--- What the task asks ---
When a line in the material contains the word "GEDICHT", copy it.

--- Entries shown ---

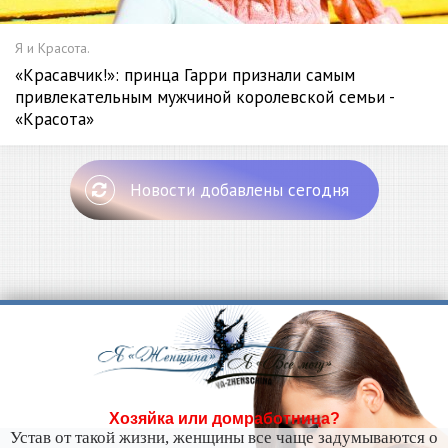
Я и Красота.
«Красавчик!»: принца Гарри признали самым
привлекательным мужчиной королевской семьи -
«Красота»
Новости добавлены сегодня
Хозяйка или домработница?
Устав от такой жизни, женщины все чаще задумываются о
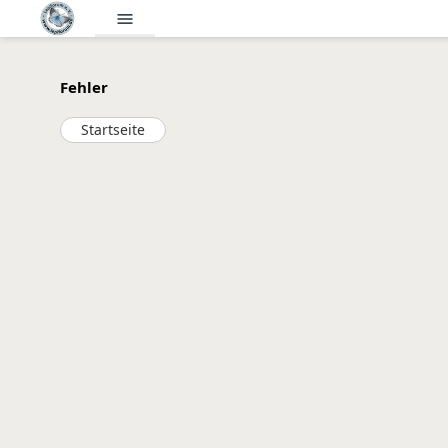
menu
Fehler
Startseite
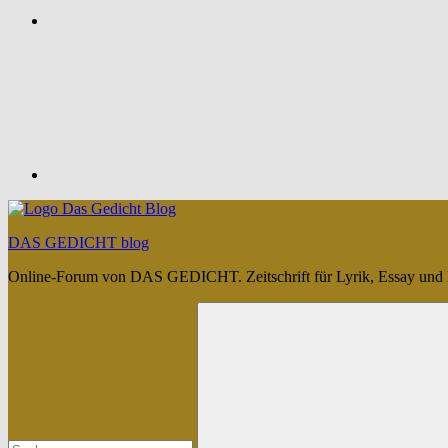
Feed
DAS GEDICHT blog
Online-Forum von DAS GEDICHT. Zeitschrift für Lyrik, Essay und 
Suchen
nach:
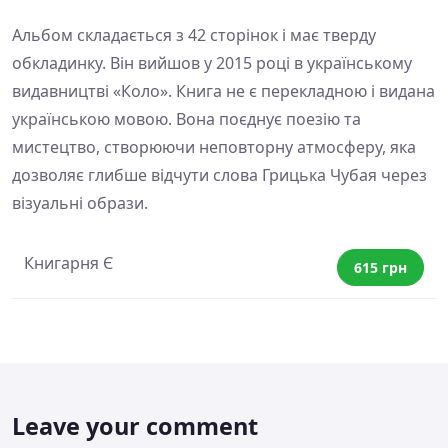
Альбом складається з 42 сторінок і має тверду
обкладинку. Він вийшов у 2015 році в українському
видавництві «Коло». Книга не є перекладною і видана
українською мовою. Вона поєднує поезію та
мистецтво, створюючи неповторну атмосферу, яка
дозволяє глибше відчути слова Грицька Чубая через
візуальні образи.
Книгарня Є
615 грн
Leave your comment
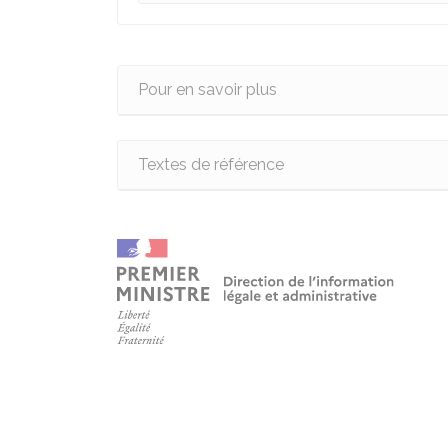
Pour en savoir plus
Textes de référence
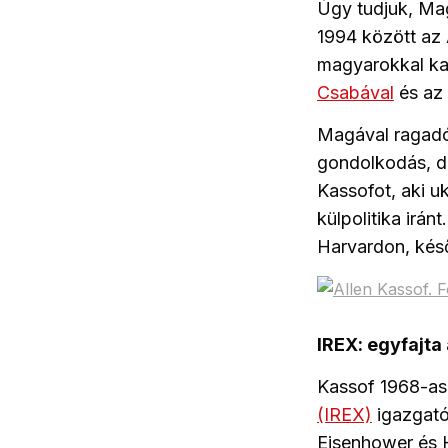
Úgy tudjuk, Ma
1994 között az 
magyarokkal kap
Csabával
és az
Magával ragadó 
gondolkodás, di
Kassofot, aki u
külpolitika irán
Harvardon, késő
IREX: egyfajta
Kassof 1968-as 
(IREX)
igazgatój
Eisenhower és 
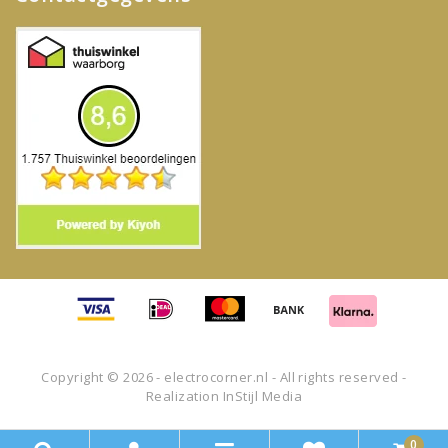
Copyright © 2026 - electrocorner.nl - All rights reserved -
Realization
InStijl Media
0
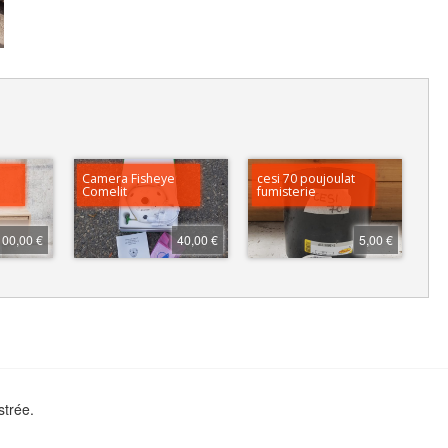
e
Camera Fisheye
cesi 70 poujoulat
Comelit
fumisterie
100,00 €
40,00 €
5,00 €
strée.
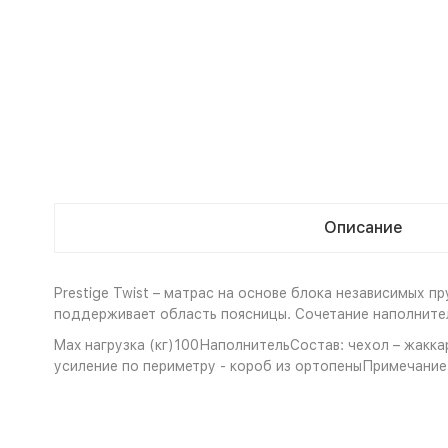
Описание
Prestige Twist – матрас на основе блока независимых 
поддерживает область поясницы. Сочетание наполнител
Max нагрузка (кг)100НаполнительСостав: чехол – жакка
усиление по периметру - короб из ортопеныПримечаниеЖ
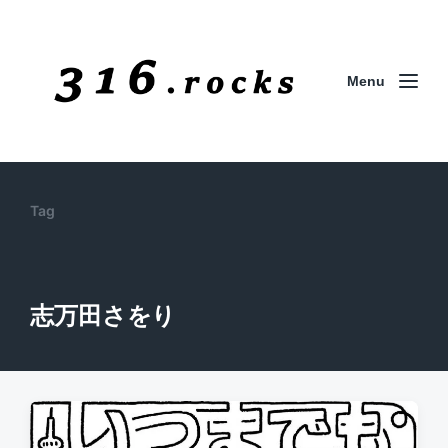
Menu
Tag
志万田さをり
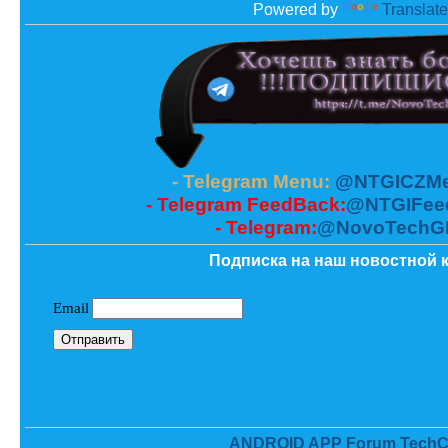
Powered by
Translate
- Telegram Menu:
@NTGICZMe
- Telegram FeedBack:
@NTGIFee
- Telegram:
@NovoTechG
Подписка на наш новостной к
ANDROID APP Forum TechC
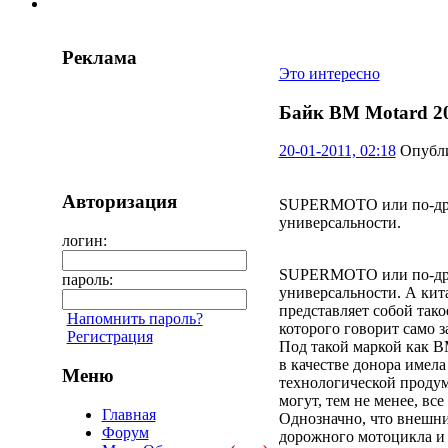
Реклама
Это интересно
Байк ВМ Motard 2
20-01-2011, 02:18
Опубли
Авторизация
SUPERMOTO или по-друг
универсальности.
логин:
SUPERMOTO или по-друг
пароль:
универсальности. А кита
представляет собой тако
Напомнить пароль?
которого говорит само за
Регистрация
Под такой маркой как В
в качестве донора имел
Меню
технологической продум
могут, тем не менее, все
Главная
Однозначно, что внешни
Форум
дорожного мотоцикла и 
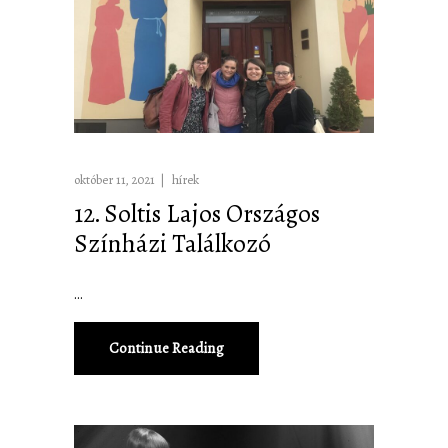
október 11, 2021
hírek
12. Soltis Lajos Országos
Színházi Találkozó
Continue Reading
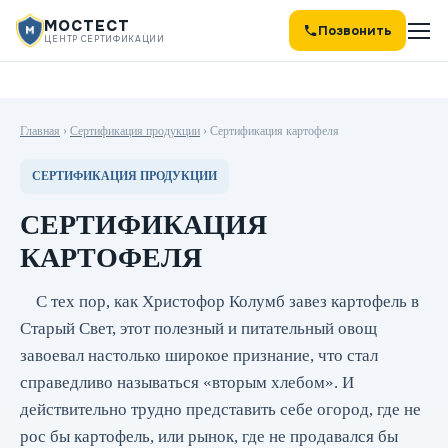
МОСТЕСТ
Позвонить
ЦЕНТР СЕРТИФИКАЦИИ
Главная
›
Сертификация продукции
›
Сертификация картофеля
СЕРТИФИКАЦИЯ ПРОДУКЦИИ
СЕРТИФИКАЦИЯ
КАРТОФЕЛЯ
С тех пор, как Христофор Колумб завез картофель в
Старый Свет, этот полезный и питательный овощ
завоевал настолько широкое признание, что стал
справедливо называться «вторым хлебом». И
действительно трудно представить себе огород, где не
рос бы картофель, или рынок, где не продавался бы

---

--- Answer for the task ---
DAS GEDICHT blog
Online-Forum von DAS GEDICHT. Zeitschrift für Lyrik, Essay und 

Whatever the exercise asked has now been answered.